_WORK ITEM_
Copy each line of the data below exactly, leaving out pictures.

[Page images and extracted text]
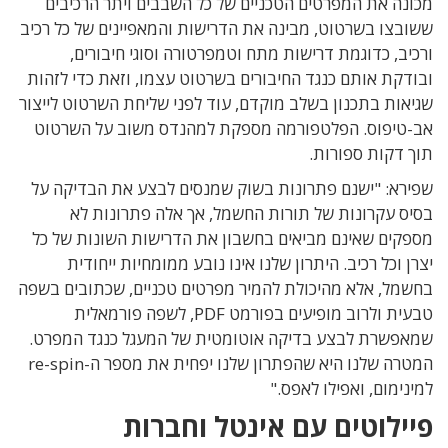
מכונה את המפרטים הטכניים של כל השבבים ויתר הרכיבים
ששובצו בשרטוט, מבינה את הדרישות והמאפיינים של כל רכיב
ורכיב, כדוגמת דרישות מתח וטמפרטורה וסוגי חיבורים,
ובודקת אותם כנגד החיבורים בשרטוט עצמו, וזאת כדי לזהות
שגיאות בתכנון בשלב מוקדם, עוד לפני שליחת השרטוט לייצור
אב-טיפוס. הפלטפורמה מספקת למהנדס משוב על השרטוט
תוך דקות ספורות.
שפירא: "ישנם פתרונות בשוק שמנסים לבצע את הבדיקה על
בסיס עקרונות של תורות החשמל, אך אלה פתרונות לא
מספקים שאינם מביאים בחשבון את הדרישות השונות של כל
יצרן וכל רכיב. היתרון שלנו אינו נובע ממומחיות ייחודית
בחשמל, אלא מהיכולת להמיר מפרטים טכניים, שכתובים בשפה
טבעית ולרוב מופיעים בפורמט PDF, לשפה פורמאלית
שמאפשרת לבצע בדיקה אוטומטית של המעגל כנגד המפרט.
המטרה שלנו היא שהפתרון שלנו יפחית את מספר ה-re-spin
למינימום, ואפילו לאפס."
פיילוטים עם אינטל וחברות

_PROBLEM SOLUTION_
מכונה את המפרטים הטכניים של כל השבבים ויתר הרכיבים
ששובצו בשרטוט, מבינה את הדרישות והמאפיינים של כל רכיב
ורכיב, כדוגמת דרישות מתח וטמפרטורה וסוגי חיבורים,
ובודקת אותם כנגד החיבורים בשרטוט עצמו, וזאת כדי לזהות
שגיאות בתכנון בשלב מוקדם, עוד לפני שליחת השרטוט לייצור
אב-טיפוס. הפלטפורמה מספקת למהנדס משוב על השרטוט
תוך דקות ספורות.
שפירא: "ישנם פתרונות בשוק שמנסים לבצע את הבדיקה על
בסיס עקרונות של תורות החשמל, אך אלה פתרונות לא
מספקים שאינם מביאים בחשבון את הדרישות השונות של כל
יצרן וכל רכיב. היתרון שלנו אינו נובע ממומחיות ייחודית
בחשמל, אלא מהיכולת להמיר מפרטים טכניים, שכתובים בשפה
טבעית ולרוב מופיעים בפורמט PDF, לשפה פורמאלית
שמאפשרת לבצע בדיקה אוטומטית של המעגל כנגד המפרט.
המטרה שלנו היא שהפתרון שלנו יפחית את מספר ה-re-spin
למינימום, ואפילו לאפס."
פיילוטים עם אינטל וחברות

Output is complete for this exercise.